Военную часть Фридриха скоро отправляют на фронт. Он сказал командиру, что у него заболела жена, и умолял отпустить его повидать ее в последний раз. Когда речь шла о Лии, Фридрих забывал о гордости. Но его жена даже глазом не моргнула. Когда он целовал ее на прощанье, она прильнула к его груди, потом отстранилась, всей своей позой, опущенными плечами выражая смирение.
Фридрих вздохнул, положил брусок на верхнюю полку, прибрал на верстаке. Он всегда и везде наводил порядок. Однако порядок его уже не радовал.
Он как раз закрывал двери мастерской, когда заметил, что в скульптурной группе, изображавшей Рождество Христово, которая была выставлена в витрине мастерской, не хватало младенца Иисуса.
Это сделал Генрих Гельфман – все всякого сомнения. За минувший месяц этот шестилетний сорванец дважды утаскивал фигурку. Фридрих нахмурился. Дверь в мастерскую всегда заперта. Как мальчишка мог войти? Мужчина осмотрел дверь. Никаких следов проникновения. «Что движет этим ребенком? Он наверняка знает, что если не я, то родители и священник обязательно накажут его за воровство!»
Будь у Фридриха время, он бы вырезал младенца Иисуса мальчишке на память, но пропавшая фигурка была слишком ценной, чтобы смириться с кражей, к тому же она являлась частью композиции – композиции, которую он вырезал, когда они с Лией больше чем когда-либо надеялись на чудо.

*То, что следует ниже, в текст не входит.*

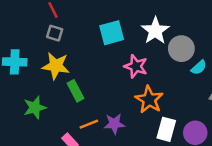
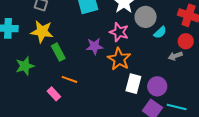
pink star: (136, 66) -> (119, 32), moved
orange line: (89, 124) -> (69, 79), turned 42
purple star: (114, 124) -> (95, 46), moved

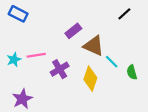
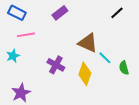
purple rectangle: (73, 31) -> (60, 13), moved
pink line: (36, 55) -> (26, 35), moved
purple cross: (60, 69) -> (56, 65), turned -30

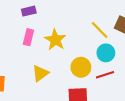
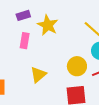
yellow star: (55, 40) -> (48, 25), moved

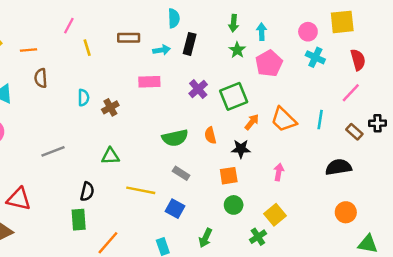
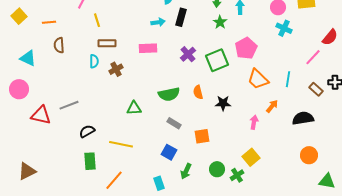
brown rectangle: (129, 38) -> (107, 43), moved
red semicircle: (358, 60) -> (330, 37), moved, turned 54
pink pentagon: (269, 63) -> (246, 48), moved
orange arrow: (252, 122) -> (272, 106), moved
green triangle: (110, 156) -> (134, 108), moved
orange square: (229, 176) -> (202, 136), moved
yellow line: (141, 190) -> (121, 144), moved
black semicircle: (87, 192) -> (87, 131), moved, turned -133
red triangle: (19, 199) -> (41, 115), moved
green circle: (234, 205) -> (217, 169), moved
green arrow: (205, 238) -> (186, 171), moved

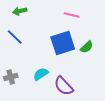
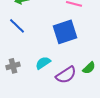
green semicircle: (87, 47) -> (89, 68), moved
purple semicircle: (64, 86) -> (66, 75), turned -80

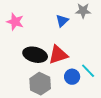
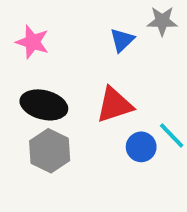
black ellipse: (35, 55) -> (44, 105), moved
gray hexagon: (40, 84) -> (50, 151), moved

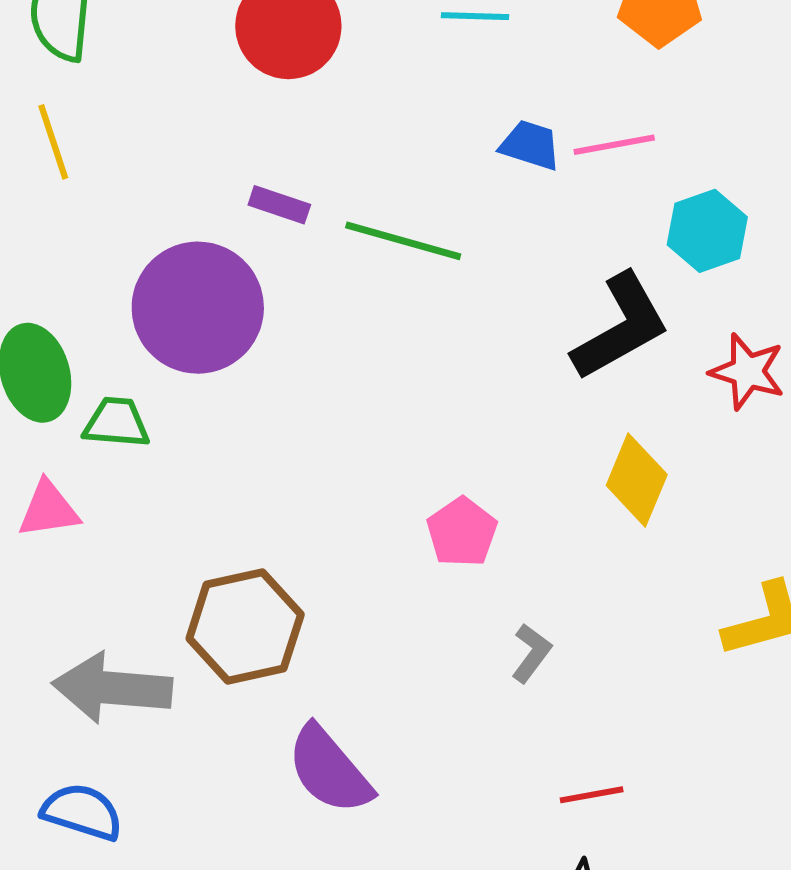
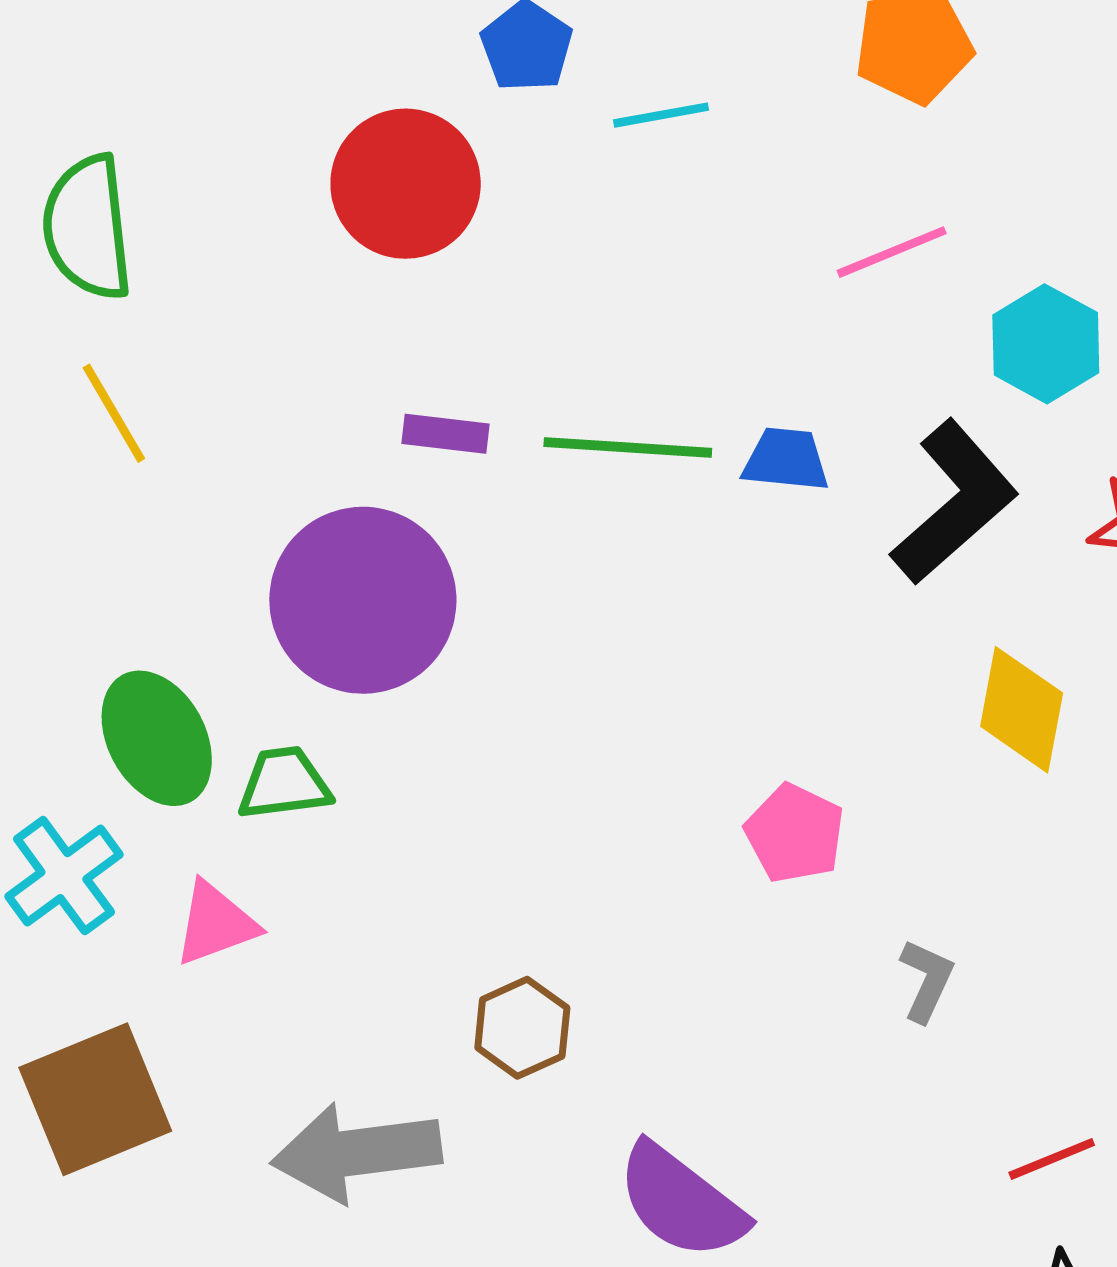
blue trapezoid: (530, 145) -> (786, 460), moved
brown hexagon: (245, 626) -> (522, 1028), size x0.6

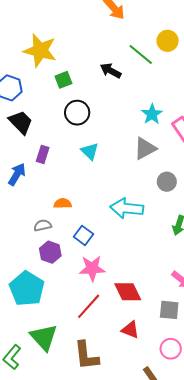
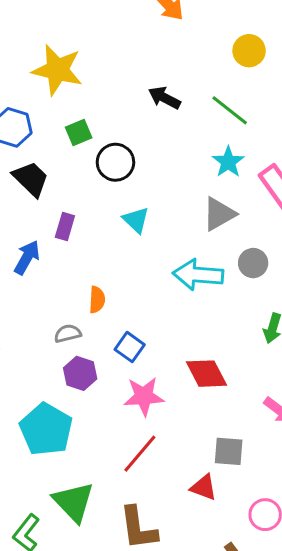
green line: (141, 55) -> (230, 110), moved
green square: (63, 80) -> (79, 132), moved
orange semicircle: (63, 203) -> (97, 300), turned 96
cyan arrow: (127, 208) -> (198, 275), moved
red diamond: (128, 292) -> (207, 374), moved
gray square: (169, 310) -> (229, 451), moved

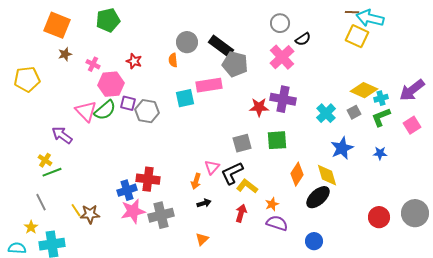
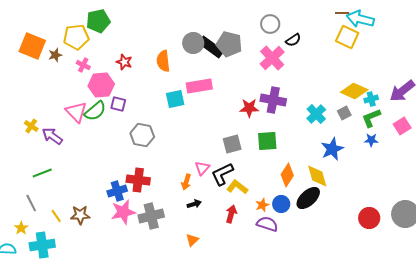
orange square: (57, 25) -> (32, 46), moved
gray circle: (187, 42) -> (193, 43), moved
orange semicircle: (173, 60) -> (163, 61), size x1.5
gray pentagon: (235, 64) -> (229, 44), moved
yellow pentagon: (27, 79) -> (76, 37), moved
gray hexagon: (147, 111) -> (142, 135), moved
blue star: (380, 153) -> (371, 140), moved
yellow cross: (45, 160) -> (31, 126), moved
yellow line: (76, 210) -> (56, 216), moved
blue circle: (314, 241) -> (281, 204), moved

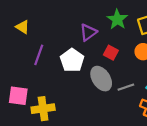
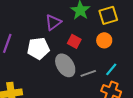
white pentagon: (72, 60) -> (38, 48), turned 30

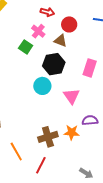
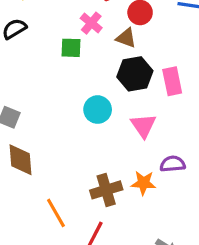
green square: (26, 47) -> (71, 48), turned -32
black hexagon: (54, 64) -> (135, 74), moved
pink rectangle: (90, 68) -> (172, 81), turned -30

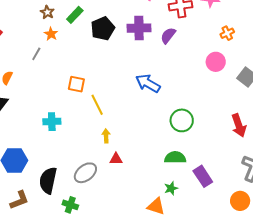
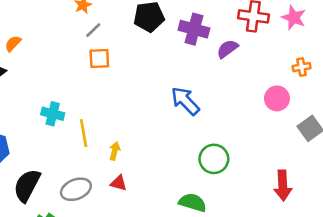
gray line: (36, 54) -> (93, 30), moved
orange square: (76, 84) -> (99, 59), moved, turned -30
yellow line: (97, 105) -> (84, 133), moved

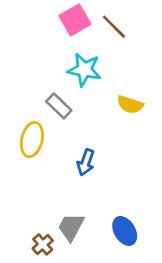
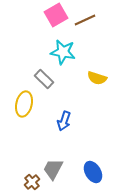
brown line: (114, 27) -> (85, 20), turned -70

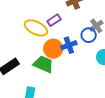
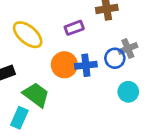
yellow ellipse: (36, 28) -> (28, 35), moved
green trapezoid: (43, 64) -> (36, 95), moved

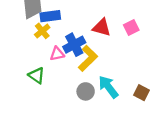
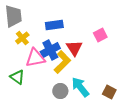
blue rectangle: (50, 16) -> (54, 25), moved
red triangle: (102, 28) -> (74, 48), moved, turned 42
pink triangle: (57, 54) -> (35, 58), size x1.5

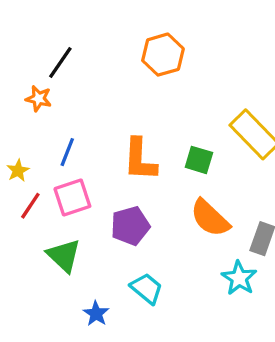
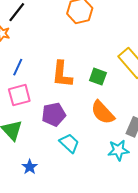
cyan star: (239, 278) -> (118, 150), turned 30
cyan trapezoid: (147, 288) -> (69, 143), moved

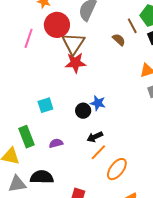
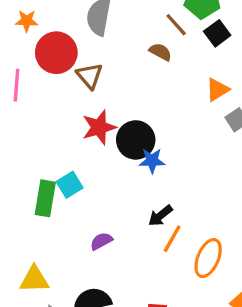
brown triangle: (73, 43) -> (90, 76), size x0.7
red star: (76, 63) -> (99, 127), moved
black circle: (83, 111) -> (136, 140), moved, size x1.5
green rectangle: (26, 137) -> (45, 198), moved, turned 45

Но даже несмотря на это у Фридриха не хватило духу заглянуть к Генриху домой. Мужчина написал Лии записку с просьбой при случае уладить этот вопрос с ребенком или его родителями. Возможно, у нее появится занятие. Если же нет – в конце концов, это просто дерево.
* * *
Хильда Брайшнер, бабушка Лии, которая с самого рождения внучки прогоняла поцелуями все ее обиды и печали, в этой беде помочь не могла. Лия ничего ей не рассказывала, пока часть Фридриха не перебросили на новое место дислокации.
– А ты сказала этому врачу, что твою мать изнасиловали? Что она не виновата в том, что забеременела?
– Он сам все прекрасно знает! – Лия рыдала в объятьях пожилой женщины. – Он ответил, что, наверное, она своим видом провоцировала мужчин. Наверняка она сама этого захотела.
– Неправда!
Бабушку трясло от негодования. Но эмоциями делу не поможешь, да и дочь ее давным-давно умерла и постоять за себя не сможет.
– Он сказал, что стерилизация – процесс необратимый. Что он, даже если бы захотел, ничего не смог бы сделать. Сказал, что с такой родословной нам никогда не позволят усыновить ребенка, не разрешат опекать ни одного малыша. И добавил, что мне, как и моей матери, доверять нельзя.
Лия рыдала с такой безысходностью, что бабушка начала побаиваться за ее рассудок. Она прижала голову внучки к груди и раскачивалась вперед-назад, вперед-назад, пока Лия не отстранилась и не выбежала из дома, оставив бабушку плакать в одиночестве.
* * *
Лия побежала не домой. Обнаружив, что двери лютеранской церкви заперты, она тайком прокралась в церковь Святых Петра и Павла. Теперь, когда сердце ее было разбито, слез нельзя было остановить. Лия отчаянно нуждалась в утешении. В утешении и милосердии – и не имеет значения, что она не могла открыться ни одной живой душе.
Она проскользнула в заднюю дверь богато украшенного храма. Понятия не имея, как ее примут, не зная, как себя вести – преклонить колена или перекреститься, – потрясенная видом золота и резного орнамента, Лия кралась по проходу. Она дошла почти до середины. Скользнула между церковными лавками, упала на колени, разрыдалась, стала молиться, просить прощения, сама не зная за что. Был в ней какой-то тайный стыд, что-то грязное, отвратительное, что бросалось в глаза окружающим – по крайней мере, все доктора во Франкфурте обвиняли ее в этом с рождения. Что-то, что делало ее недостойной, лишало шанса на нормальную жизнь. Лия никогда ничего не рассказывала бабушке, даже не намекала на те ужасные вещи, которые ей говорили во время каждого визита – до сегодняшнего дня. Если бабушка узнáет то, что знали они, увидит то, что видят они, неужели она тоже ее возненавидит? Лия этого не вынесет.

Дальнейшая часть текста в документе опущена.